_AIM OF THE EXERCISE:_ Work out how many lines in the entries below include the word "MARZINC". Give nothing but the number.

(Beginning of GIVEN DATA)

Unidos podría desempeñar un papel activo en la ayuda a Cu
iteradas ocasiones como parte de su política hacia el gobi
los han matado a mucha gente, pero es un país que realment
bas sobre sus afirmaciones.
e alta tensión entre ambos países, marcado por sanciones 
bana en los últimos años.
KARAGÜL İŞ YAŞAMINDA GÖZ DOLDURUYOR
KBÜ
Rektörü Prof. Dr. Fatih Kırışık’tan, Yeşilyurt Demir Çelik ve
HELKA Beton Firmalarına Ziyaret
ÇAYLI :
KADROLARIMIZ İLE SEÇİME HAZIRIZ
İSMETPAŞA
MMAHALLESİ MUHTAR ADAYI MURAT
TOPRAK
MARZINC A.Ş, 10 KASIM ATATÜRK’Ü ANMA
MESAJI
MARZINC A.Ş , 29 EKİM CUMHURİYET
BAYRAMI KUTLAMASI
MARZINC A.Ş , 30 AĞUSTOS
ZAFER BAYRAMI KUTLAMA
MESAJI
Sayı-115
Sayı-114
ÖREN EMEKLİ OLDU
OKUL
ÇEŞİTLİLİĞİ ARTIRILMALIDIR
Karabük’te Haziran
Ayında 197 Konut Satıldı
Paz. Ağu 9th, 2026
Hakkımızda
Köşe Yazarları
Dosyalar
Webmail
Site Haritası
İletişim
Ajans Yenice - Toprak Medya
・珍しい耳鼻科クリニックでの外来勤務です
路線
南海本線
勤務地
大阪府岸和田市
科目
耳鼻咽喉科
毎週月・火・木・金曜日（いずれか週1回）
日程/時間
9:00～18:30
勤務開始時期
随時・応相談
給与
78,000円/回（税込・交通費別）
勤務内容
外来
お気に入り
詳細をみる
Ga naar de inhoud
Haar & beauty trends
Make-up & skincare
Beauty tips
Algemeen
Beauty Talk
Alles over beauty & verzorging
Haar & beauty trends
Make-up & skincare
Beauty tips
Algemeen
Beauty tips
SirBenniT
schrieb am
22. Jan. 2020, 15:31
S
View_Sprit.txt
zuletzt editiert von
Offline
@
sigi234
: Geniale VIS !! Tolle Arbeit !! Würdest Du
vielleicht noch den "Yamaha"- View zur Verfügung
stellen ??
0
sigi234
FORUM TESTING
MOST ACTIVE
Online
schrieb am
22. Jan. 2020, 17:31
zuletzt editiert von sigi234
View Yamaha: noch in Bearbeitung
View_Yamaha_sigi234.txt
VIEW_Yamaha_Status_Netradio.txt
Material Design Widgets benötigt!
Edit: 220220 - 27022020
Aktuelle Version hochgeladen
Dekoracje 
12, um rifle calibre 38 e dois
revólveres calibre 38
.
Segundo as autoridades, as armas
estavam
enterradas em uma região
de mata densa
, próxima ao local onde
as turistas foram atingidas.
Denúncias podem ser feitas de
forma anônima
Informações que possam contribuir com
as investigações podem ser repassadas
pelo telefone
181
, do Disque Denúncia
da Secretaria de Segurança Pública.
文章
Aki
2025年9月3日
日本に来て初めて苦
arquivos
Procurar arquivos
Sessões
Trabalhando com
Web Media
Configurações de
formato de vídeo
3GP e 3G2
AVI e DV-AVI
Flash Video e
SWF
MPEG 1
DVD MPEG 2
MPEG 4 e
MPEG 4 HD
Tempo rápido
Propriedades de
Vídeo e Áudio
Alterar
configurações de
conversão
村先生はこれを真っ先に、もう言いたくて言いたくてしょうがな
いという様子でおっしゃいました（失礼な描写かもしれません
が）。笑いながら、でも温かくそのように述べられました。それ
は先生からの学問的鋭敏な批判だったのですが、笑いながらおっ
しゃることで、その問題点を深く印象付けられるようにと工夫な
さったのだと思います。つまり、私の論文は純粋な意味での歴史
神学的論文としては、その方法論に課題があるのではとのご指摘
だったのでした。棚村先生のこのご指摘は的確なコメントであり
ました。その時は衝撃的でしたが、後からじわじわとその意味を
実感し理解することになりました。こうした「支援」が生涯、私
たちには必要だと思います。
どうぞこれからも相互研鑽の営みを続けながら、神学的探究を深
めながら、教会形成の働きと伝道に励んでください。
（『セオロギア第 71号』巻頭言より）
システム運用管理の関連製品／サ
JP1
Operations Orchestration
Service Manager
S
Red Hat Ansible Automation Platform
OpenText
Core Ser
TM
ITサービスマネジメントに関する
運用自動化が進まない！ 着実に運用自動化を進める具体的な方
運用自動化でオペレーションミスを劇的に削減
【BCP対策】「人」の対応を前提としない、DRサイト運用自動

(End of GIVEN DATA)

_RESPONSE AREA:_ 3